Middle East tensions stoke Brent’s rally

European car sales slid for a sixth month running in December with the 22% slump recorded being the worst on record. Germany led the slump, with new registrations down 26.9% in the month with manuafacturers bemoaning the chip shortage which is only expected to ease H2 2022. The euro was lower, trading sub-1.14 against the dollar while yield on 10Y DBRs moved lower reversing some early selling.

Asian stocks were lower on Tuesday as treasuries resumed trading on a selling trend. The HANG SENG led the slump, down 0.74% towards the end of the session while the ASX closed 0.12% weaker. The NIKKEI also shed 0.27% as the BoJ upped its 2022 core CPI estimate to 1.1% from a previous 0.9%. The CSI held firm however, gaining 0.97% as Chinese authorities cut the 7-day repo rate by 10bps.

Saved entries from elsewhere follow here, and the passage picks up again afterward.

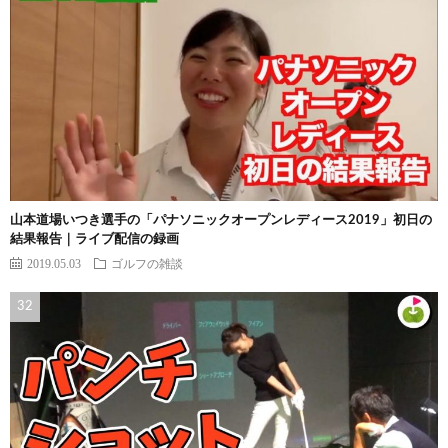
山本道場いつき選手の「パナソニックオープンレディース2019」初日の
結果報告｜ライブ配信の録画
2019.05.03
ゴルフの雑談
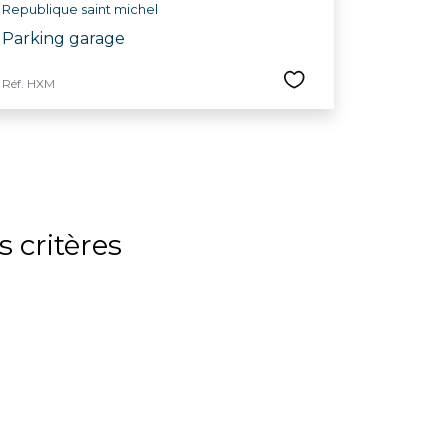
Republique saint michel
Parking garage
Réf. HXM
 critères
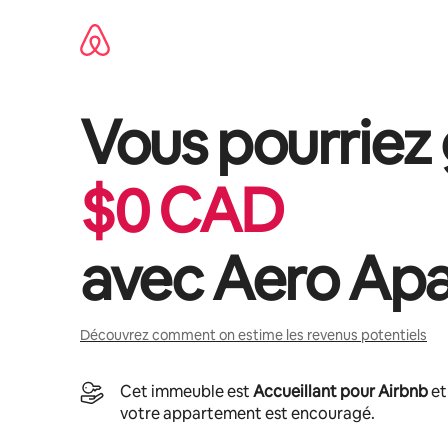
Aller
directement
au
contenu
Vous pourriez
$
0
CAD
avec
Aero Ap
Découvrez comment on estime les revenus potentiels
Cet immeuble est
Accueillant pour Airbnb
et
votre appartement est encouragé.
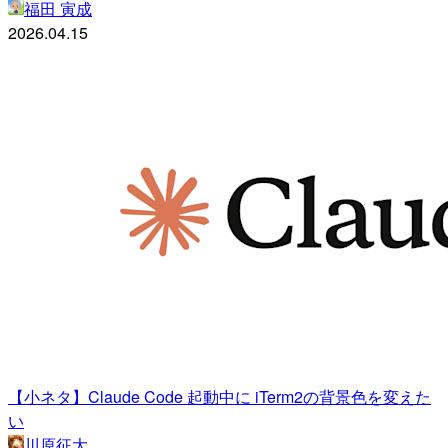
福田 寅成
2026.04.15
【小ネタ】Claude Code 起動中に iTerm2の背景色を変えた
い
川原征大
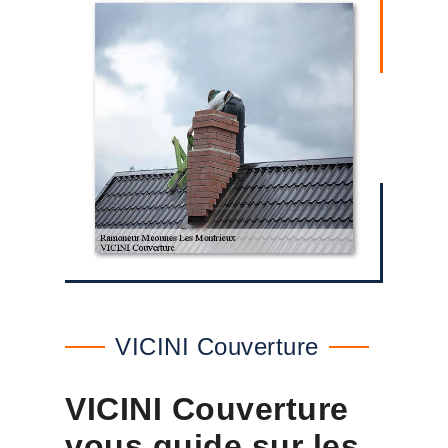
VICINI Couverture
VICINI Couverture
vous guide sur les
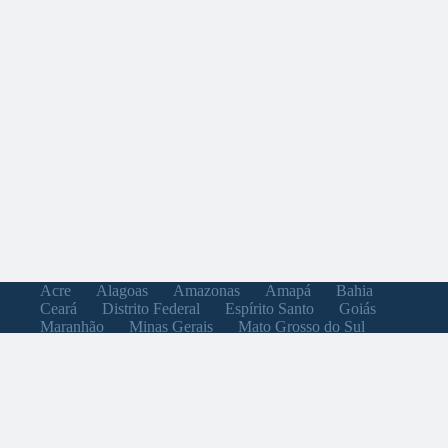
Acre
Alagoas
Amazonas
Amapá
Bahia
Ceará
Distrito Federal
Espírito Santo
Goiás
Maranhão
Minas Gerais
Mato Grosso do Sul
Mato Grosso
Pará
Paraíba
Pernambuco
Piauí
Paraná
Rio de Janeiro
Rio Grande do Norte
Rondônia
Roraima
Rio Grande do Sul
Santa Catarina
Sergipe
São Paulo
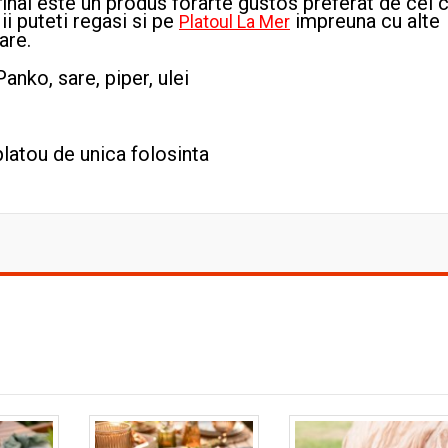
final este un produs forarte gustos preferat de cei 
i puteti regasi si pe
impreuna cu alte
Platoul La Mer
are.
nko, sare, piper, ulei
latou de unica folosinta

Russian and Ukrainian assets continued their slump on Monday amid a continued troop buildup at their borders. Ukraine’s dollar bonds entered distressed territory, with spreads to treasuries now above 1000bps. OFZs – which are 5.2% lower in 2022 and have the deepest slump in local debt so far – showed little signs of recovery with yield on RFLB 31s up 20bps to trade above 9.5%. RUSSIA Eurobonds appeared to have some respite late in the session though as reports filtered through that the EU and the US may not press ahead with unplugging Russia from the Swift payments system; the 30s pared early losses on the news to close about 10bps tighter than session yield highs.

Brent crossed $88/bbl in early trading – the highest since 2014 – as geopolitical tensions in the aftermath of an attack in UAE ratcheted tensions in the Middle East. The attack, claimed by Yemen’s Houthi fighters – was at the Abu Dhabi airport and at a nearby industrial area. Brent is up over 2% so far this week.